デザインは「だっさーーーー」。でも全部でおよそ1500円。中途半端とみるべきかバランスが良いと考えるべきか。とりあえずお気楽練習用に使ってみました。娘の学校の軽音部の連中が相談に来たら、これを紹介してやろう。ちなみに被災地支援抵抗を使っています。しかし音が歪まないなあ。386という、言ってみればトランジスタラジオのスピーカを鳴らすICを使っておるから特性的にギターアンプっぽい歪が出るわけがないのですが。(それでも1号機からはそれっぽい音が出たぞ。)と、自信をやや回復したところで、高級部品を今度はブレッドボードに並べて、最終チェック。
なぜか急に発振。しかし回路の勉強は無駄ではなかった。どうやらRCローパスフィルタの周波数で発振している。ためしにコンデンサを抜いた。止まった。
しかしながら、ここのコンデンサを抜くのは海路の日和が、じゃなかった回路安定上よくないという話が。他の386を使ったアンプの回路図を見ても、330pF程度でも差し込んでいる。なら定数が近いから、と買ったまま使ってなかった宇宙通信用をポン。え、え、え、、、発振する前より音がいい。これは高域が伸びているからかな?それっぽく音が歪んできた。理由はわからんが結構いい。
なんでやねん。
でも、この歪みは気に入ったので、勘違いとはいえせっかくだからディザ信号から名前をもらって、Ditherd Distortionと名付けよう。が、なんか記憶にある音だなあ、このバリバリした歪。「YAMAHAのF100だ!」。このアンプの回路を紹介してくれた人はローランドのジャズコーラス的に使える、とおっしゃっていたが、ライバル的な機器になってしまった。回路はほとんど同じなのに。(信号とシリーズの可変抵抗をひとつはずし、後は初段FETの種類と、抵抗とコンデンサの定数がそれぞれ1つ違うだけなんだけどな。それと最終段階で、出力の電解コンデンサの容量を220μファラッドから330μにあげ、0.1μのフィルムコンデンサをパラで入れました。高音が裏返らなくなった。)
- 考えられること、いち。初段のFETが違う。今までのは2SK30。今回はJ201。ナショナルセミコンダクタである。(当然バイアス抵抗の値は変えてます。)
- 考えられること、に。パワー段のICが違う。初号機とこいつはナショナルセミコンダクタ。2号機と3号機は新日本通信。オーディオ的には新日本通信の方がいいんだけどね。やっぱりアメリカ製ってのはあるのかな。ギターも品質は国産の方がよくて大外れはしないけど、実際に音を出すとUSAの方が魅力的なものが多い、ってそんな感じだ。

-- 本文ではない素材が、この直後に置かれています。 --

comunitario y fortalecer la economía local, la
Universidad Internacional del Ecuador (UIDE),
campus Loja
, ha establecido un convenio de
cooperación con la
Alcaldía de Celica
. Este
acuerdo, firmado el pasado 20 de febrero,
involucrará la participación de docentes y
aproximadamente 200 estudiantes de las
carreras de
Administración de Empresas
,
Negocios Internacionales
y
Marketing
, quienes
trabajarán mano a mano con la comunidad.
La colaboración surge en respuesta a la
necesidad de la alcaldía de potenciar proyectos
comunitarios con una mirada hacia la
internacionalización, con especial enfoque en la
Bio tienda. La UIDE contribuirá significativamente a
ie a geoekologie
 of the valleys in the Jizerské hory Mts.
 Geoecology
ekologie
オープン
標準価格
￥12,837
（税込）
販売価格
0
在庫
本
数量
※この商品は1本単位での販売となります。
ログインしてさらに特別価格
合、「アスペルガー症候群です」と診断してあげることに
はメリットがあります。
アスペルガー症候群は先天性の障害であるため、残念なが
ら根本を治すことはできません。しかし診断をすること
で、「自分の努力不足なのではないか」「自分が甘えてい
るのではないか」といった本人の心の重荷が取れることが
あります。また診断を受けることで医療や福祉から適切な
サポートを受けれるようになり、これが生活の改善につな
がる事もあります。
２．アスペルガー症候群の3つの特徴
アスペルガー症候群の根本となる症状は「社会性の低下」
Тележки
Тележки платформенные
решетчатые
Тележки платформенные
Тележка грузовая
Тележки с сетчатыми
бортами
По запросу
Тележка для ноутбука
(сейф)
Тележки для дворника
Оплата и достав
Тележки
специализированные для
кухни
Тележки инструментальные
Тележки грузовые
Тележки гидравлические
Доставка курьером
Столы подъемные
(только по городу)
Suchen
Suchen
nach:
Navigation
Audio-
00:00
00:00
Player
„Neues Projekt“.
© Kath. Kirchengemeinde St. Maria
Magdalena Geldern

- 考えられること、さん。発振は続いているのだ。しかしとっても高い周波数帯域に押しやられている。だから耳には聞こえないけど、ICが常に過大入力で歪んだ音を出しているのだ。超再生検波の逆。あるいはアナログでディザ信号を加えたって感じかや?基本的に小学校6年生の電子知識から脱却していない私にはこれ以上の分析は無理ですわ。出力波形をオシロスコープでとって分析し、再現可能な形にすれば、特許が取れそうなアイディアなのですがね。ストーリーもあるよ。せっかく作ったアンプが発振してしまった。失望して分解しようとしたが、ひらめくものがあって手が止まった。実験を続けると今まで半導体では得られないナチュラルなディストーションサウンドが得られた。なんと分かりやすい。古典的な発明発見のパターンだ。もっとも現実にそんなことが起こっていたら、大発見だ。。。というかきっと誰かが話題にしている。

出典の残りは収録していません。